After finishing Rift Apart in what felt like one night of pure gaming bliss, I figured it was time to trudge through the backlog and try and finish any of the games I’d missed, thanks to the randomly busy week of early June. That made me return to Returnal (or is that Returnal to Returnal?), where I could finally give it its due diligence and properly invest some time into it.
When Returnal first launched, I wrote a feature about how its lack of saving disrespected its player base’s time. I was unable to get past the few biomes simply because I couldn’t invest the amount of time needed to finish it, a situation that hasn’t improved since the game launched. Having now actually finished the game for the first time myself, I can only look back on what I wrote as being all the more true.

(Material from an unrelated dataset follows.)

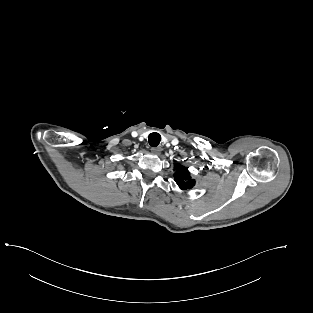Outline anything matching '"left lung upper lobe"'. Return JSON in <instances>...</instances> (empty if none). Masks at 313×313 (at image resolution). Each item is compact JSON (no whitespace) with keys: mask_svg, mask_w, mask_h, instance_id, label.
<instances>
[{"mask_svg":"<svg viewBox=\"0 0 313 313\" xmlns=\"http://www.w3.org/2000/svg\"><path fill=\"white\" fill-rule=\"evenodd\" d=\"M174 178L177 185L182 190L191 189L195 185V180L191 179L188 169L181 165H177Z\"/></svg>","mask_w":313,"mask_h":313,"instance_id":"left-lung-upper-lobe-1","label":"left lung upper lobe"}]
</instances>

Well, to be completely fair to Returnal, there were a few things that the game does that I didn’t know about when writing that does soften the blow a little bit. For starters, the game has six biomes, but they’re really split into two parts. Once you finish the first three biomes, you get a story reset of sorts and end up in the second half, where your restarting point then changes to that second half of the story. You also don’t have to fight bosses again and are given very little incentive to do so, which is a time-saver. Credit where credit is due there, although the other attempts made by the game don’t really work so well.

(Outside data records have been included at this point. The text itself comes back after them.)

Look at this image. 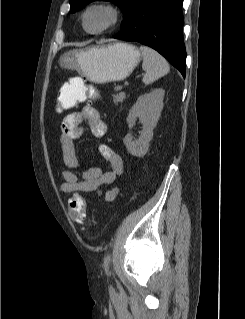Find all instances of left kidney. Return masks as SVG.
<instances>
[{"instance_id":"1","label":"left kidney","mask_w":245,"mask_h":319,"mask_svg":"<svg viewBox=\"0 0 245 319\" xmlns=\"http://www.w3.org/2000/svg\"><path fill=\"white\" fill-rule=\"evenodd\" d=\"M164 94L163 89H154L150 93L139 96L130 109L127 117L129 127L132 128L135 125L137 118L143 124L138 139H135L132 134H128L123 140L131 155L142 157L147 153L149 142L153 138V130L163 109Z\"/></svg>"}]
</instances>
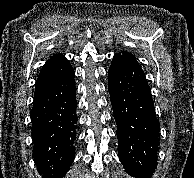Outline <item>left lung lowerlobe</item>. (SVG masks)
Here are the masks:
<instances>
[{
	"instance_id": "obj_1",
	"label": "left lung lower lobe",
	"mask_w": 194,
	"mask_h": 178,
	"mask_svg": "<svg viewBox=\"0 0 194 178\" xmlns=\"http://www.w3.org/2000/svg\"><path fill=\"white\" fill-rule=\"evenodd\" d=\"M108 88L117 123L119 158L135 178H151L157 165L160 126L141 66L114 56Z\"/></svg>"
}]
</instances>
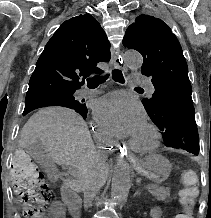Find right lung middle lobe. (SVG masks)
<instances>
[{
	"mask_svg": "<svg viewBox=\"0 0 211 218\" xmlns=\"http://www.w3.org/2000/svg\"><path fill=\"white\" fill-rule=\"evenodd\" d=\"M75 91L60 92L25 102L23 115L41 108L62 106L74 109L85 118L88 110L83 104L84 100L78 101L75 99L73 95Z\"/></svg>",
	"mask_w": 211,
	"mask_h": 218,
	"instance_id": "1",
	"label": "right lung middle lobe"
}]
</instances>
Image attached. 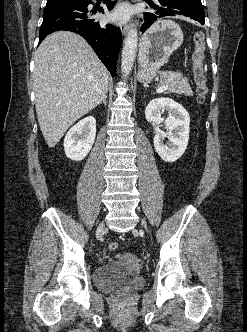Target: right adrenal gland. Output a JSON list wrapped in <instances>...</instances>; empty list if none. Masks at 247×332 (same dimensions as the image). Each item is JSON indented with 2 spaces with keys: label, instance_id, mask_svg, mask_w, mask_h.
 I'll list each match as a JSON object with an SVG mask.
<instances>
[{
  "label": "right adrenal gland",
  "instance_id": "1",
  "mask_svg": "<svg viewBox=\"0 0 247 332\" xmlns=\"http://www.w3.org/2000/svg\"><path fill=\"white\" fill-rule=\"evenodd\" d=\"M106 99H107V95L103 98V100H102V102L101 103H103L105 106H107V101H106ZM100 103V104H101Z\"/></svg>",
  "mask_w": 247,
  "mask_h": 332
}]
</instances>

One way the game tries to alleviate the lack of saving is through teleporters that will let you skip to certain points in the map. If you’re trying to get to the third biome, you can take a teleporter after just a few rooms of each biome before it. On paper, that sounds great, but considering the game’s harsh difficulty, you’re going to need to go through every other room to get as many items and high-level weapons as possible. Until you’ve beaten the game at least once and can skip the bosses, you’ll never use these teleporters unless you’re fancy getting one-shotted by Nemesis. By not using those teleporters, you’re looking at at least three-to-four hours per act, and that’s if you get lucky enough to get good enough gear to get through.
Even if those teleporters were successful and you could gain some small bonuses by using them, the fact that Returnal doesn’t have a save function still is, put simply, a big accessibility issue. It’s not fair to assume most players can just leave their console on all day until they can come back to it, especially not in lieu of simply having checkpoint rooms or a few limited saves.

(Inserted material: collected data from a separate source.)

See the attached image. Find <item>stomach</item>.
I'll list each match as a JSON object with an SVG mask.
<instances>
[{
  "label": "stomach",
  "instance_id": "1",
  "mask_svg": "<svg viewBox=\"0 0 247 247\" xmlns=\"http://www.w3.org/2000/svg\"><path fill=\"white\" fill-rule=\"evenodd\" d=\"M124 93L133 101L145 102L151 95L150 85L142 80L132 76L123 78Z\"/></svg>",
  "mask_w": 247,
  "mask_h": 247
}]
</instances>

There were numerous occasions during my Returnal playthrough where real-life stuff got in the way and I had to stop my run prematurely, often at the very end or right before a boss. Other times I had to delay meeting friends or push back phone calls just to try and finish the game, which isn’t something I’ve had to do before. Sure, these aren’t life-or-death situations, but I still shouldn’t have to push back real-world stuff for Returnal, especially so many months after this whole issue arose.
All of this is made so much more aggravating because beyond those issues, Returnal is honestly one of the best games this year. Its feedback loop of constantly giving you new tools, areas, weapons, and bits of information to use on your next run is incredibly satisfying, and the focus on truly learning it inside and out reminded me of my all-time favourite roguelike, Spelunky. It really is that good once you get into it.
Still, just because Returnal is a fantastic game, it doesn’t change the fact that my playthroughs will always be associated with checking my phone for incoming texts that dared to ruin my run early, cursing myself as I rushed the last boss to make it to the pub on time, and just wishing it was more accessible so more people would make the jump.